DATA TO EXAMINE:
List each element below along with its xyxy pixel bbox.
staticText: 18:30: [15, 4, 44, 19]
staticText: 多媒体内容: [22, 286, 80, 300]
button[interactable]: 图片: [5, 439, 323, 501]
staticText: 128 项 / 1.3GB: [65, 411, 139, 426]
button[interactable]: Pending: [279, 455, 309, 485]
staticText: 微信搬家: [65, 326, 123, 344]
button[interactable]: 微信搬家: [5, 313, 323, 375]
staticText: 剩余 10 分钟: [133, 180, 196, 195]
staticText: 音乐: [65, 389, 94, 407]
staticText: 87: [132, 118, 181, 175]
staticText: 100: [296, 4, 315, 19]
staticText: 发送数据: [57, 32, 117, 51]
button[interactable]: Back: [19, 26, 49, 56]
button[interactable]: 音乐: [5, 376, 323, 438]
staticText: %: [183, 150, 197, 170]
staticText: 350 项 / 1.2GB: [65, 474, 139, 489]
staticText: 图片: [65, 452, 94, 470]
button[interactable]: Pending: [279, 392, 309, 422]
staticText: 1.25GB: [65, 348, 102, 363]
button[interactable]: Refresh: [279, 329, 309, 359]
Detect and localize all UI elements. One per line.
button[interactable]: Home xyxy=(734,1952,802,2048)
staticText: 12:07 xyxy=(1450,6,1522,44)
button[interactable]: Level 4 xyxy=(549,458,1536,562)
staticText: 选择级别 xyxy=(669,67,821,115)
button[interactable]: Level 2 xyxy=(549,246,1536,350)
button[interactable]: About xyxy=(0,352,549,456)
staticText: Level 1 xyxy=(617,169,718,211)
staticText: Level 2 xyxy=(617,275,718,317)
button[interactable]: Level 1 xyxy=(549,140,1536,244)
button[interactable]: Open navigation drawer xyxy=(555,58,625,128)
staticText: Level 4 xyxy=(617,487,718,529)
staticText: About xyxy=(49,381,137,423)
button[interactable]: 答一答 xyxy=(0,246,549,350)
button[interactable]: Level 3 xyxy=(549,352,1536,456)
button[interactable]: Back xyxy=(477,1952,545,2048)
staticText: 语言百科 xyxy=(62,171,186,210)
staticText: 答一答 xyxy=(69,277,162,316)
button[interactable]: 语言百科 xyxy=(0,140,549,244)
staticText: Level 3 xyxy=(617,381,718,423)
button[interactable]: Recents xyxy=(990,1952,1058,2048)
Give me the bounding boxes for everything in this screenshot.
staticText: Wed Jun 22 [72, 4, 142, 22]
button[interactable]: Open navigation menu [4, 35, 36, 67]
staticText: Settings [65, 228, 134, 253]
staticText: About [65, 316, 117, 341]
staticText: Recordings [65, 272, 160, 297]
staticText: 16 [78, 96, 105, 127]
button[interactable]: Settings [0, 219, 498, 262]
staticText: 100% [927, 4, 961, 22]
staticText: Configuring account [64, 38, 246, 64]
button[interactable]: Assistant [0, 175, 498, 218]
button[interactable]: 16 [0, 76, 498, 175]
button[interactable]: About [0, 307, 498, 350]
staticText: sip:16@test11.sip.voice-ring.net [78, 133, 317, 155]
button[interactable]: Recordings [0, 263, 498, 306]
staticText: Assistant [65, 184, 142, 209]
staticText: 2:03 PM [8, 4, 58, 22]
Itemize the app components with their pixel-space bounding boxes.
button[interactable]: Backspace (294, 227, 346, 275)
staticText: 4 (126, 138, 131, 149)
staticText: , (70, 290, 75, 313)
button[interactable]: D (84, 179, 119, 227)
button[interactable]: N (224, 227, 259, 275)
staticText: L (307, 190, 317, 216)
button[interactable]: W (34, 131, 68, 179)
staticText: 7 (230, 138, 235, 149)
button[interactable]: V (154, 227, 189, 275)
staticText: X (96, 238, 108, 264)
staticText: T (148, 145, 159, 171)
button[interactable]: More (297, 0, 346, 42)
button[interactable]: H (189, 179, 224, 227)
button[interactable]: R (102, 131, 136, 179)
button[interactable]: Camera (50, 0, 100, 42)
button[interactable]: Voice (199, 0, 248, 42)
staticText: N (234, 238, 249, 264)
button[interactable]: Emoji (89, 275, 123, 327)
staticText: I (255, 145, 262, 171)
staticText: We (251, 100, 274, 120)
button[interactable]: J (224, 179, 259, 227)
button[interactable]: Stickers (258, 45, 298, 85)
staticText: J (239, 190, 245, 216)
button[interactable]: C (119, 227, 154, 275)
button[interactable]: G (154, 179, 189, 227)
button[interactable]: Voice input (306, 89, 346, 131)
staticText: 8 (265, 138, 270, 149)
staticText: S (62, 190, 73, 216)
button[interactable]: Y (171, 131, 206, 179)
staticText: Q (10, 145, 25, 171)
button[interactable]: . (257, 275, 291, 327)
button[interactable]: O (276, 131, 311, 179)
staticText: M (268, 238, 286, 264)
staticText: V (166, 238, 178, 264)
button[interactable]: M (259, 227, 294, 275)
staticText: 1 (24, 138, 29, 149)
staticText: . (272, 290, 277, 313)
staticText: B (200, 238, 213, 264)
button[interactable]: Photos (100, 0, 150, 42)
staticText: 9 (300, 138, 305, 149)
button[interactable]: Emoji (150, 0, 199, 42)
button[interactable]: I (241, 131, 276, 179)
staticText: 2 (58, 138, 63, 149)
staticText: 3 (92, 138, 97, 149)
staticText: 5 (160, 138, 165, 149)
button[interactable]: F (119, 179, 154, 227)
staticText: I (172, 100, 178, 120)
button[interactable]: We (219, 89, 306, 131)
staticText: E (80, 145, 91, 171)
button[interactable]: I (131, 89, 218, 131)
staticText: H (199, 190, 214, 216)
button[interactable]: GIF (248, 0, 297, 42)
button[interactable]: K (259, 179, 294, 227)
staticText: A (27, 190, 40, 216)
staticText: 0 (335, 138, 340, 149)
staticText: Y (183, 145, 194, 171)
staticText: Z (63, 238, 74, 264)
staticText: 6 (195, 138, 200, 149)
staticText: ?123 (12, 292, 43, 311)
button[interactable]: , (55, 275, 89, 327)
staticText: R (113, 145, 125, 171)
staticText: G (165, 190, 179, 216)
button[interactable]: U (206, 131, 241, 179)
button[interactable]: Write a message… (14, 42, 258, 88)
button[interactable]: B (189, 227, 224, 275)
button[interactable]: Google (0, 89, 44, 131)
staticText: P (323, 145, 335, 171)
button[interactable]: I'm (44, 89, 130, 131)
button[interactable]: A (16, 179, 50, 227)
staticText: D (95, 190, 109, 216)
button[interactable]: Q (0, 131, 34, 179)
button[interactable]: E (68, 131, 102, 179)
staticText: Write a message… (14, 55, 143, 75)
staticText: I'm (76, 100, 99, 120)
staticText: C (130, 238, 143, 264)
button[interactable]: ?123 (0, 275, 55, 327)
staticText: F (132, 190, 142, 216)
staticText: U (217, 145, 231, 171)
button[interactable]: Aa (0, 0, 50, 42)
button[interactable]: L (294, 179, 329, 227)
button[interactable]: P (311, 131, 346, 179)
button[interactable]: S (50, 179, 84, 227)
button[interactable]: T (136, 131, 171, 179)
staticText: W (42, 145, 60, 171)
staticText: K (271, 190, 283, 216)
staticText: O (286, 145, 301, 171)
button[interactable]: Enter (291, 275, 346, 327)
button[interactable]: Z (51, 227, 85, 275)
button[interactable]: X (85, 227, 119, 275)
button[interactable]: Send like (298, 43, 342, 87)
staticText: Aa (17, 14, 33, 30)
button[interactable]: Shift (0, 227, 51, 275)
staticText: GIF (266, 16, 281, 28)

AIM OF THE TASK: Once you have read through the entries above, state how many lines hold the word "About", giving nothing but the number.

EXERCISE OUTPUT: 4